ASSIGNMENT:
Among the entries below, how many lines include "html"? Give the number alone.
=== DATA TO USE ===
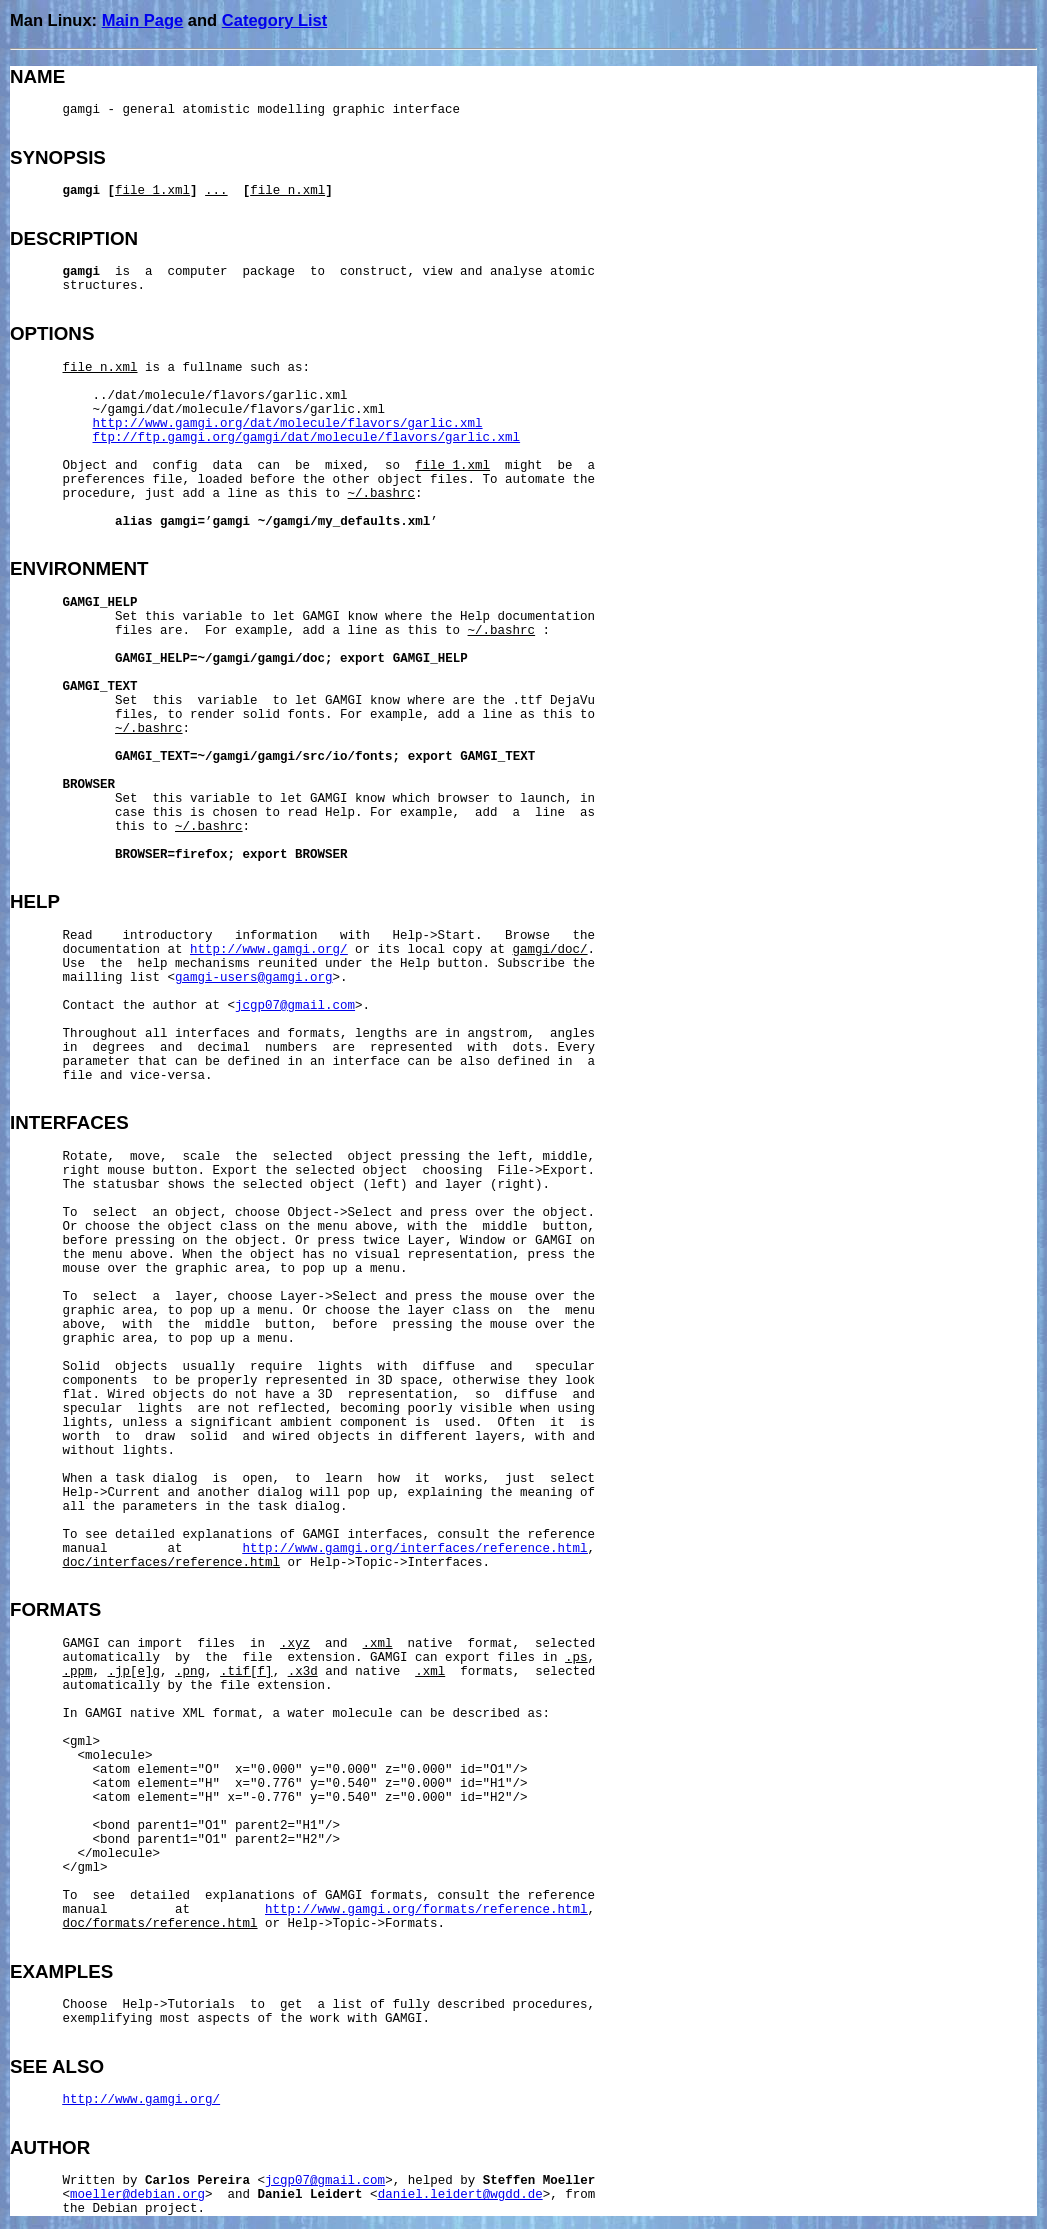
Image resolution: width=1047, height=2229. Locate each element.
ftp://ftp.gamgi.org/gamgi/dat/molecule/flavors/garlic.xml (307, 438)
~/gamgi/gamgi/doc (262, 659)
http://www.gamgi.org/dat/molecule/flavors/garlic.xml (288, 424)
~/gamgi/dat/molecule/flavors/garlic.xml (239, 410)
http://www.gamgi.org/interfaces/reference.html (415, 1549)
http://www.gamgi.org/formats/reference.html (426, 1910)
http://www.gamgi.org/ (269, 950)
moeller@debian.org (137, 2195)
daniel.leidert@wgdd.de (460, 2195)
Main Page (143, 20)
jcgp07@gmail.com (295, 1006)
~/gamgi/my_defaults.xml (344, 522)
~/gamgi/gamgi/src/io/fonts (295, 757)
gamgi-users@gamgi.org (254, 978)
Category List (274, 20)
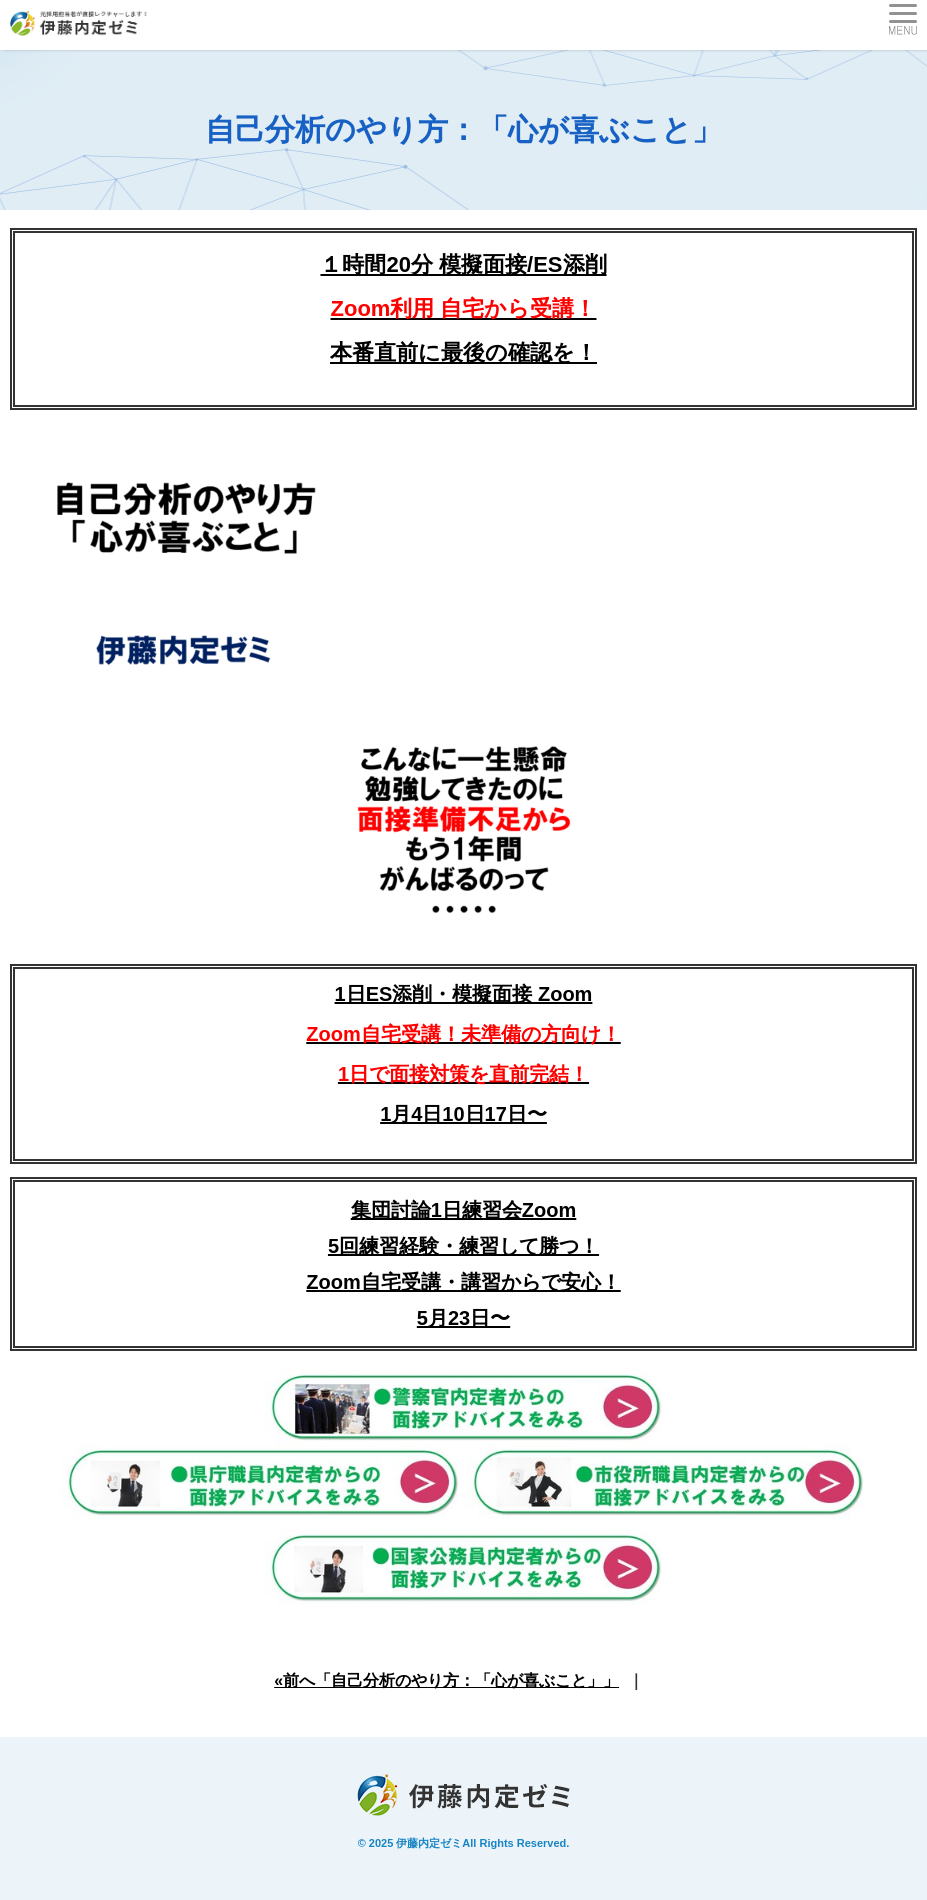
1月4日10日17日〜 (463, 1114)
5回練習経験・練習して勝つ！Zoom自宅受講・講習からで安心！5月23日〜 (463, 1282)
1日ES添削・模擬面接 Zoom (463, 1034)
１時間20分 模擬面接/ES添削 (463, 264)
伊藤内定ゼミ (429, 1843)
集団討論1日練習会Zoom (464, 1210)
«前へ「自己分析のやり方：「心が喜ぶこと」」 (446, 1680)
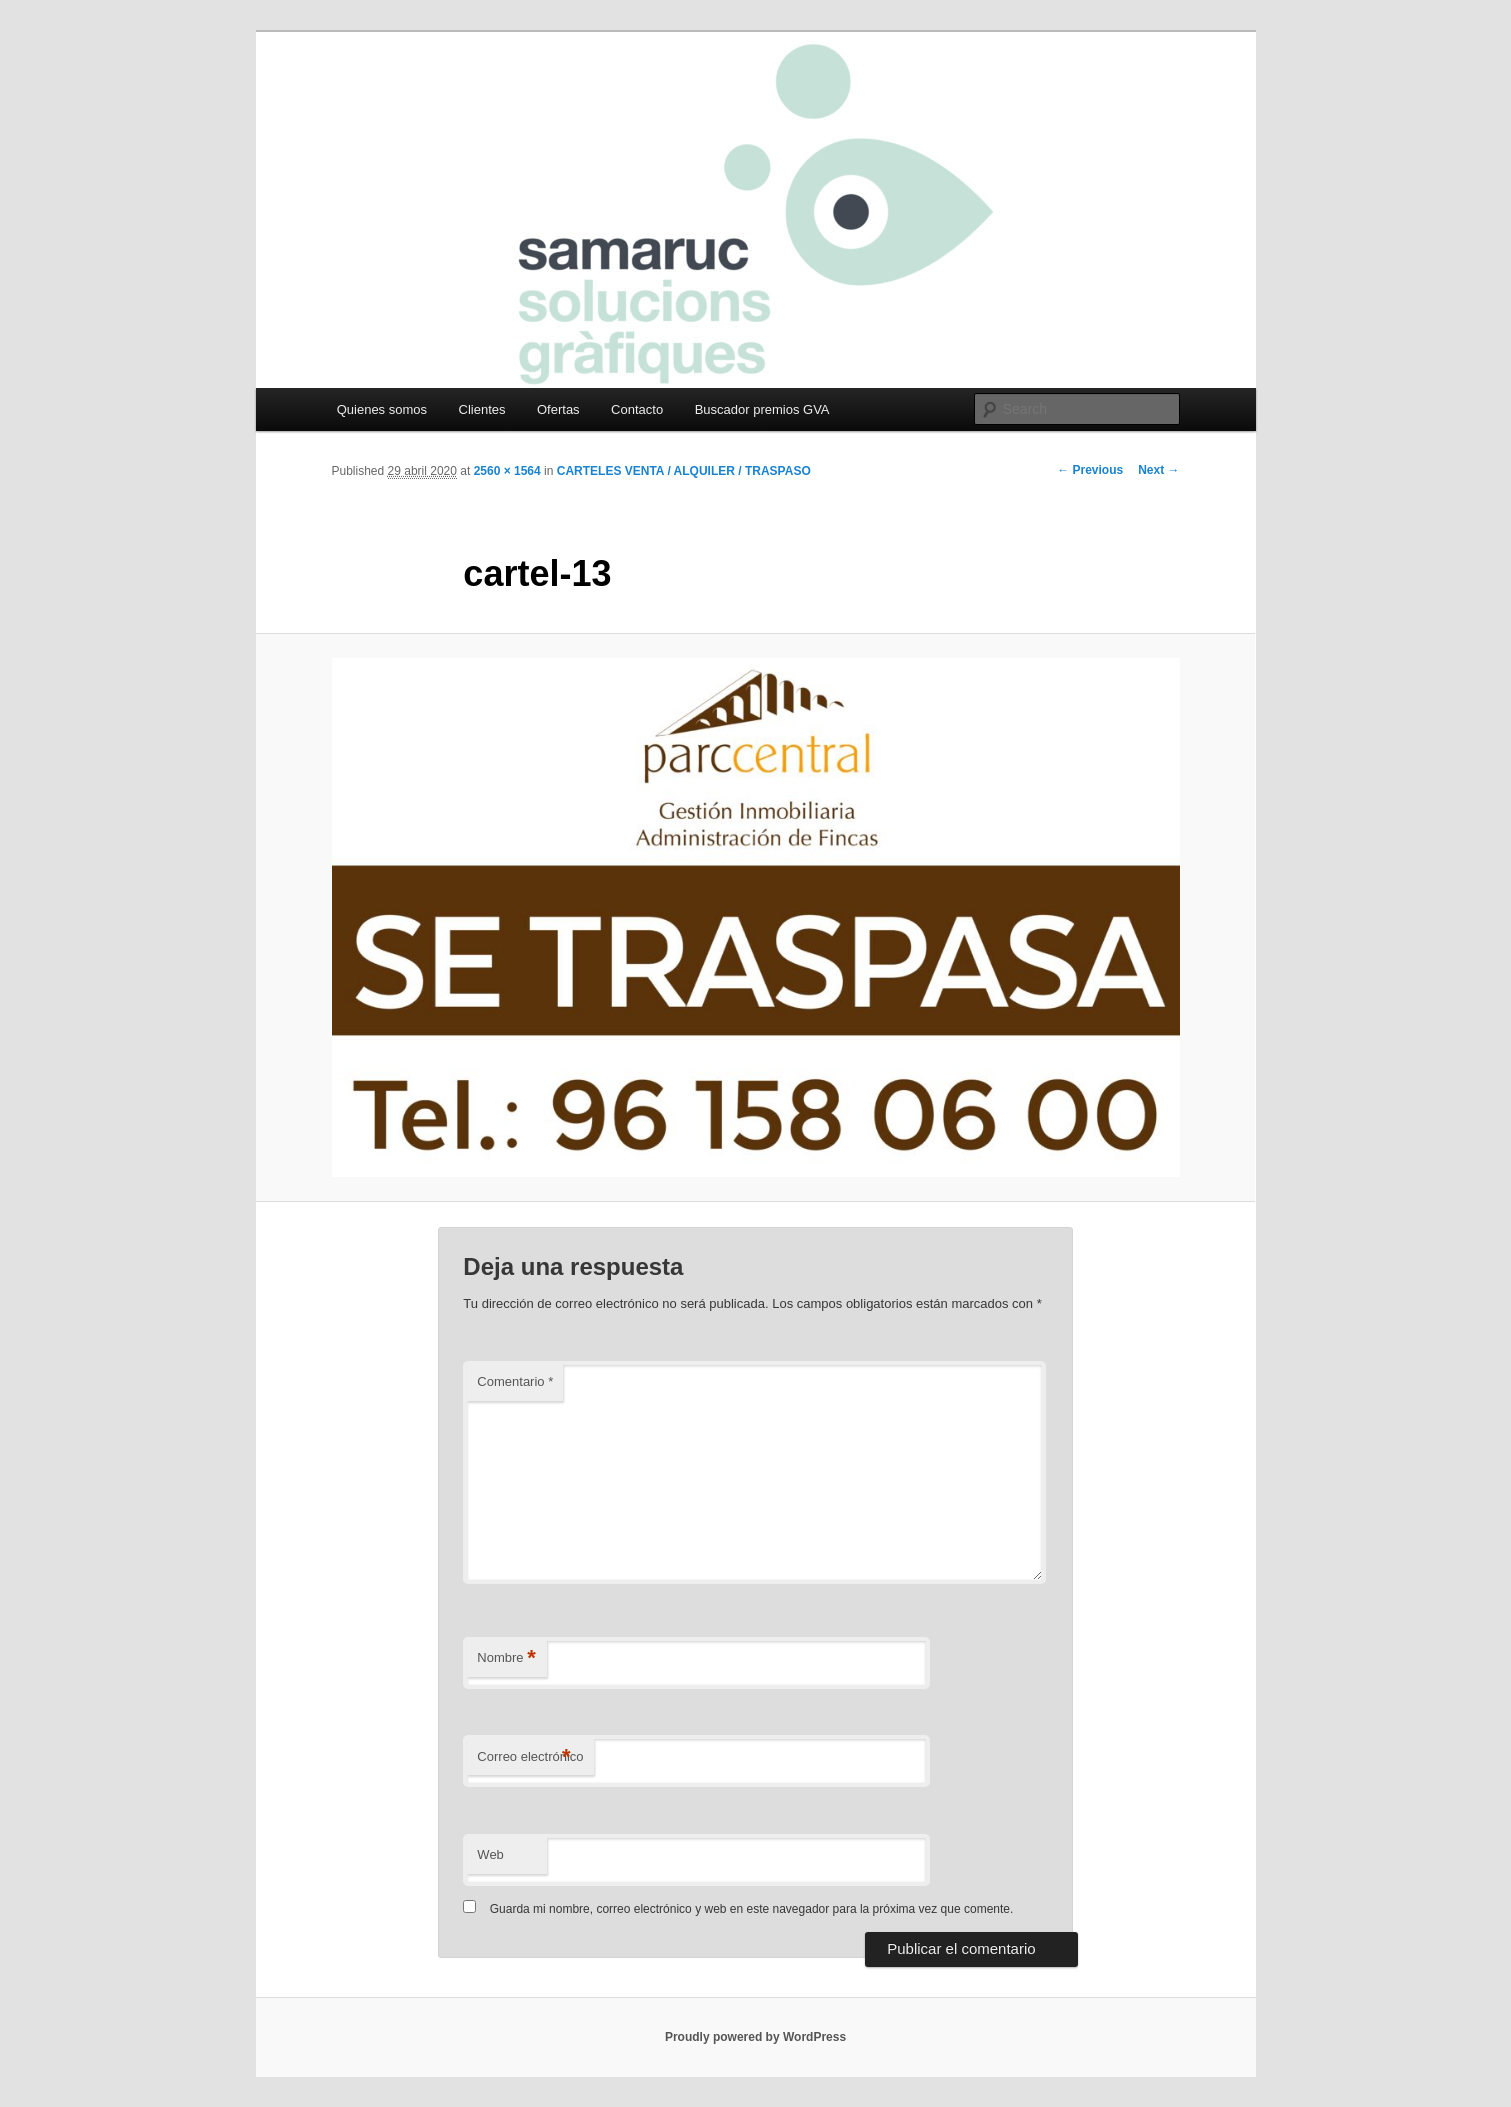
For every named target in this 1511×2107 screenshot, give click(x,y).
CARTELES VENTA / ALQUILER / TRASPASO (684, 471)
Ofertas (558, 409)
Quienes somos (382, 409)
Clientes (482, 409)
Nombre (506, 1658)
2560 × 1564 (507, 471)
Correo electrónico (530, 1757)
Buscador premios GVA (762, 409)
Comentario (515, 1381)
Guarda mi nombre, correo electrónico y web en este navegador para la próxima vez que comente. (752, 1909)
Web (490, 1854)
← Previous (1090, 470)
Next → (1158, 470)
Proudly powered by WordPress (755, 2037)
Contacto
===
SOLUTION BELOW:
2